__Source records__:

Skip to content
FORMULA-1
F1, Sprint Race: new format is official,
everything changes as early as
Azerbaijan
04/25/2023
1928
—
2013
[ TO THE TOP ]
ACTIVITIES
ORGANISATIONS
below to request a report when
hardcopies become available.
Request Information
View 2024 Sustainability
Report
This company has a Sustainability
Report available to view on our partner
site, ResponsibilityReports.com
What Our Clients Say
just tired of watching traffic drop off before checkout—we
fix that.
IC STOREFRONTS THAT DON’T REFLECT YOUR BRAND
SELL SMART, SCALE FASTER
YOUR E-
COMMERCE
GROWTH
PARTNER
---
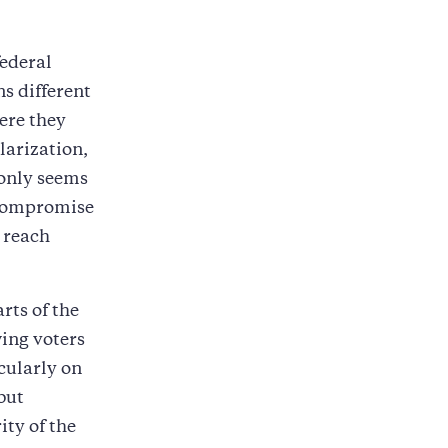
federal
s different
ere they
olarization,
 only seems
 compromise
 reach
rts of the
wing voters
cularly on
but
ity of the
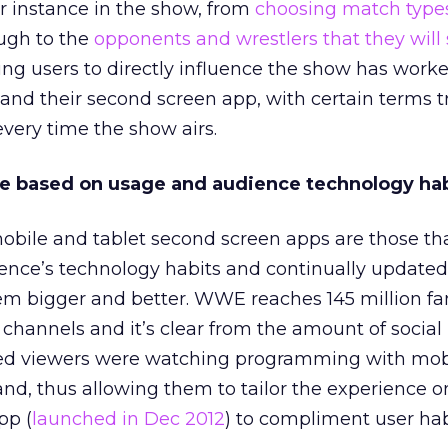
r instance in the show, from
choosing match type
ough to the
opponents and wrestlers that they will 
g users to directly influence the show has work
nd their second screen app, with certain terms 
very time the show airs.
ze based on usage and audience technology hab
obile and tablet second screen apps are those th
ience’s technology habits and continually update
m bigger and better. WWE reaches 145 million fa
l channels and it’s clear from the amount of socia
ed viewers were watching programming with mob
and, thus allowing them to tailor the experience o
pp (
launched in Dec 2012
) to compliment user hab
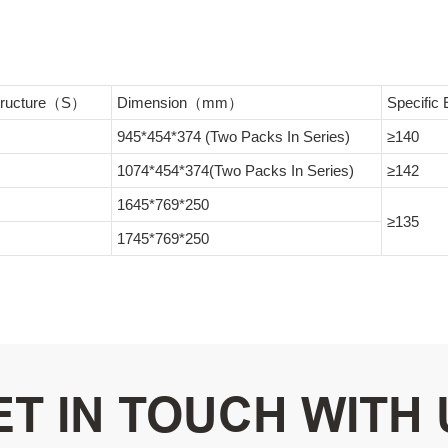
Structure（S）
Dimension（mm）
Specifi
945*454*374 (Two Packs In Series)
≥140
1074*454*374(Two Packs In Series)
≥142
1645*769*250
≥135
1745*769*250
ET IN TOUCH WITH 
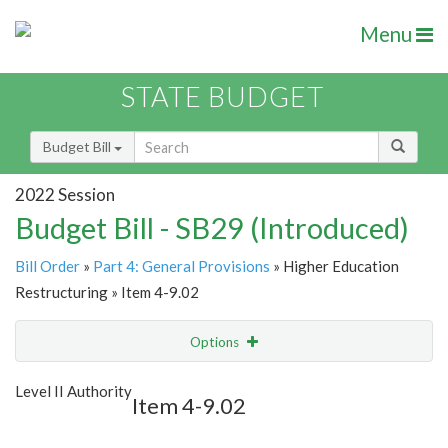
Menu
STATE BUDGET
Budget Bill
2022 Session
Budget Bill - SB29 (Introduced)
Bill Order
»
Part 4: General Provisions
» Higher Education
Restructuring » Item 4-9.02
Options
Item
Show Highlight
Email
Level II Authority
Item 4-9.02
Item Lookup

__YOUR GOAL__: Find the string "they" in the entries above. Copy each line where it occurs.

__FINAL ANSWER__:
ere they
opponents and wrestlers that they will 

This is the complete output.